MS raw data (total ion current, TIC) was converted into file format using ChemStation (version E.02.02.1431, Agilent Technologies Inc). ChromaTOF (version 4.34, LECO, St Joseph, MI) was used to analyze the data, and NIST and Fiehn database were used for the annotation of the metabolites. After alignment with Statistic Compare component, the ‘raw data array’ (.cvs) was obtained from raw data including peak names, retention time-m/z and peak intensities. All internal standards and pseudo positive peaks were removed. Data was transformed by log2 and then imported into SIMCA software package (14.0, Umetrics, Umeå, Sweden). Unweighted principle component analysis (PCA) and (orthogonal) partial least-squares-discriminant analysis (OPLS-DA, with sevenfold cross validation and response permutation testing, 200 times randomly permutated) were performed to visualize the metabolism difference between groups. Metabolites with variable important in projection (VIP) > 1 and p value < 0.05 by two-tailed Student’s t-test were used for identification of differential metabolites. Metabolites between groups with |fold change (FC)|≥ 1 were considered as differential metabolites. The KEGG pathways associated with the differential metabolites were identified from KEGG database (https://www.genome.jp/KEGG/pathway.html) with the threshold of p < 0.05.
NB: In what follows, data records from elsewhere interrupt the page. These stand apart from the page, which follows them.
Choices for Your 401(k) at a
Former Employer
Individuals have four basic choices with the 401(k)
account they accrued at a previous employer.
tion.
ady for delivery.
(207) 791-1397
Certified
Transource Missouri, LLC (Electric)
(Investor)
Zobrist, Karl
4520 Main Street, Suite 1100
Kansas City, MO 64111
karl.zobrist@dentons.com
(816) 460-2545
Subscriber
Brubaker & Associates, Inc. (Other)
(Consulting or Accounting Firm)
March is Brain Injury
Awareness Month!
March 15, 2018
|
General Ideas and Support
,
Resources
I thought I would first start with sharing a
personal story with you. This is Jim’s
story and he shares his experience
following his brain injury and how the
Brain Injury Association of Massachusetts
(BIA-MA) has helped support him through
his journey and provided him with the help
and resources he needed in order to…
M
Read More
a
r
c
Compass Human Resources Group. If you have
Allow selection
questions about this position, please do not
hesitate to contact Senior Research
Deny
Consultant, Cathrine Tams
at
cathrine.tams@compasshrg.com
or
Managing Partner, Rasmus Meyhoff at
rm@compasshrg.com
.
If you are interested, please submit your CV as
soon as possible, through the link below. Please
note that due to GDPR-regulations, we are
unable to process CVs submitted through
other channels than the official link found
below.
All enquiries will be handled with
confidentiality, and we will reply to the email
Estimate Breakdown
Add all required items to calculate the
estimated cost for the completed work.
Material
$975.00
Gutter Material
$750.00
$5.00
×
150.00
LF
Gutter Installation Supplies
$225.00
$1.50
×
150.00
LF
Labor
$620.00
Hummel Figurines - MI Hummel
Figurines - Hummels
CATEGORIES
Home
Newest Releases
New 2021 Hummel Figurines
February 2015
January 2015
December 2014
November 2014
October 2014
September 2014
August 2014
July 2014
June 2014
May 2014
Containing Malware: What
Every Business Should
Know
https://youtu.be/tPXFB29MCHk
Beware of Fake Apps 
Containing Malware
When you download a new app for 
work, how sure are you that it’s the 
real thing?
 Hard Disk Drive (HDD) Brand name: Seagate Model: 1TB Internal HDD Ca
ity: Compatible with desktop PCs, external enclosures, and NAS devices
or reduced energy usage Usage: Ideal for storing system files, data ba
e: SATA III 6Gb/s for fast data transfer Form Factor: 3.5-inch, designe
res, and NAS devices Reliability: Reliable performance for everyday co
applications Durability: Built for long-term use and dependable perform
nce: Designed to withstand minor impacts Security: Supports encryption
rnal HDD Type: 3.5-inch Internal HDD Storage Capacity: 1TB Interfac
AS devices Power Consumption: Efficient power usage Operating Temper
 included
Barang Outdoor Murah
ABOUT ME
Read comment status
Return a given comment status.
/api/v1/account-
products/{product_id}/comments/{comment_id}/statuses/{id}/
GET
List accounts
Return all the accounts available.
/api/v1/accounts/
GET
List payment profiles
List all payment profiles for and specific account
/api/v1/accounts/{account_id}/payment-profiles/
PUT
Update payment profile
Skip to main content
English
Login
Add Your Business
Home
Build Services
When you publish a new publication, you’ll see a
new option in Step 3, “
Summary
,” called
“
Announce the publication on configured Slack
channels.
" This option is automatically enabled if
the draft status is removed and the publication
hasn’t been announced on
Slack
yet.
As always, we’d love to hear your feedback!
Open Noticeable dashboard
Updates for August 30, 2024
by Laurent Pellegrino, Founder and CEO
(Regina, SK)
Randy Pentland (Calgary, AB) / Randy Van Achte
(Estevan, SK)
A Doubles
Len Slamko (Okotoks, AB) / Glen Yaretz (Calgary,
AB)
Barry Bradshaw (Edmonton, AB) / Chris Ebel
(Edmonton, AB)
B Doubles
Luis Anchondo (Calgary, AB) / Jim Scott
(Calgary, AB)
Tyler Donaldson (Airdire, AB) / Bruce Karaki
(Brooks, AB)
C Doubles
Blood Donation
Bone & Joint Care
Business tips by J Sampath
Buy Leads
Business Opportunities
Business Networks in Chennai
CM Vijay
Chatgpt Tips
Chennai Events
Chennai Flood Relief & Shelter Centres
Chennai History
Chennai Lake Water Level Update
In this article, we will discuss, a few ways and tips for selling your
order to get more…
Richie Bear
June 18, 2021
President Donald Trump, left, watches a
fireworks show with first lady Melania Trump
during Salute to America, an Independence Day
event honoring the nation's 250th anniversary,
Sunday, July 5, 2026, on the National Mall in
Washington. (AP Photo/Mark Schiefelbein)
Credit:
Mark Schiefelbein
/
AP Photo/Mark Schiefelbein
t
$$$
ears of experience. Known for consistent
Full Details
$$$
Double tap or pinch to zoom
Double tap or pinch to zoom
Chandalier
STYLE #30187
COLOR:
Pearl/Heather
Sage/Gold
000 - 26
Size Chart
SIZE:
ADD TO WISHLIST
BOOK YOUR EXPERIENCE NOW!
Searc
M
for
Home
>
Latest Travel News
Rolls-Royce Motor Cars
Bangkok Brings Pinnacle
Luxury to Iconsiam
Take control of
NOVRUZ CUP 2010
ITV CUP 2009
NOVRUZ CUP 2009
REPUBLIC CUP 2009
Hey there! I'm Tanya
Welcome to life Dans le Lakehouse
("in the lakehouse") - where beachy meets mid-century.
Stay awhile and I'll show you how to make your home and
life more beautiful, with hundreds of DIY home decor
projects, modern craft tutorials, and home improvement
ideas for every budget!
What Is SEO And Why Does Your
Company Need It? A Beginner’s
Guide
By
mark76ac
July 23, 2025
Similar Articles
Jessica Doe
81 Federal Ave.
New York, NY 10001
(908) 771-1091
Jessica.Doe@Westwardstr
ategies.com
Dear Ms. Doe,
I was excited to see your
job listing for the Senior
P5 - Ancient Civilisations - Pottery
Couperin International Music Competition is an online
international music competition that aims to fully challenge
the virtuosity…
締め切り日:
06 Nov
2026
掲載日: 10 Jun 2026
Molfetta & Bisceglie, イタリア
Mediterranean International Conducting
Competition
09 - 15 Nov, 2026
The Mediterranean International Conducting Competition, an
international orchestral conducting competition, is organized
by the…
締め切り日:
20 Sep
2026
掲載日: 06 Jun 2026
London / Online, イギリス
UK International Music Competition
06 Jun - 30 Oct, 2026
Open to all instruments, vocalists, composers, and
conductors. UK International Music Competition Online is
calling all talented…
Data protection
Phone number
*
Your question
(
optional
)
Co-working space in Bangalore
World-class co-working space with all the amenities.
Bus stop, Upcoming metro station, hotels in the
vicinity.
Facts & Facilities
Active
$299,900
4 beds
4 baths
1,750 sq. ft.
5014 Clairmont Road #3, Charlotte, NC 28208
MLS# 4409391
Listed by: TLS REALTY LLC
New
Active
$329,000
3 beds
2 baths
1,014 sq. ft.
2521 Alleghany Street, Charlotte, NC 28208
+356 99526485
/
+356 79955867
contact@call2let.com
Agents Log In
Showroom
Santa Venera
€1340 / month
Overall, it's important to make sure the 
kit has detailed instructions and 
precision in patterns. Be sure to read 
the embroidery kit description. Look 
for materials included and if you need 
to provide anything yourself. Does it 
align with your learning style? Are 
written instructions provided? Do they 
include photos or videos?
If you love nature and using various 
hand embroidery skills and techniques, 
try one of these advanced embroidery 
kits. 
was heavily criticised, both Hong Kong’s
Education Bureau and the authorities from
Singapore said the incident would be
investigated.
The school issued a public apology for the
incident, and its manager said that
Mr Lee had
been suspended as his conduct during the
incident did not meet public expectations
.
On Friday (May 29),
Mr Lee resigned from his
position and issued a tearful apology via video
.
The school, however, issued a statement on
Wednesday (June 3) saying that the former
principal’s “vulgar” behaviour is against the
Sixty milligrams of florets of PA64S (F) and PA64S (S) at stage 7 were used to dissolve the extracted lipids. A Nexera UPLC (Shimadzu, Kyoto, Japan) system fitted with a Q-Exactive quadrupole-orbitrap mass spectrometer equipped with a heated electrospray ionization (HESI) source (Thermo Fisher Scientific, Waltham, MA, USA) was used to analyze the lipidomic analyses. The acquired LCsingle bondMS raw data were analyzed by the progenesis QI software (version 2.3, Waters Corporation, Milford, MA, USA). The positive and negative data were combined to obtain combined data that were imported into the SIMCA software package (version 14.1, Umetrics, Umeå, Sweden). The VIP value of the first principal component of the OPLS-DA model was greater than 1, and the p-value of the t test was less than 0.05 as the criteria for screening differential lipids. Each sample was represented by five biological replicates.

After log2 conversion (0 was replaced by 0.000001, then converted), the values in the data matrix were imported into the SIMCA software package (version 14.0, Umetrics, Ume, Sweden). Unsupervised principal components analysis (PCA) was used to observe the overall distribution of samples and the stability of the whole analysis process. Then, supervised (orthogonal) partial least squares discriminate analysis (OPLS-DA) was used to distinguish the overall differences of metabolic profiles among groups and to find the different metabolites among groups.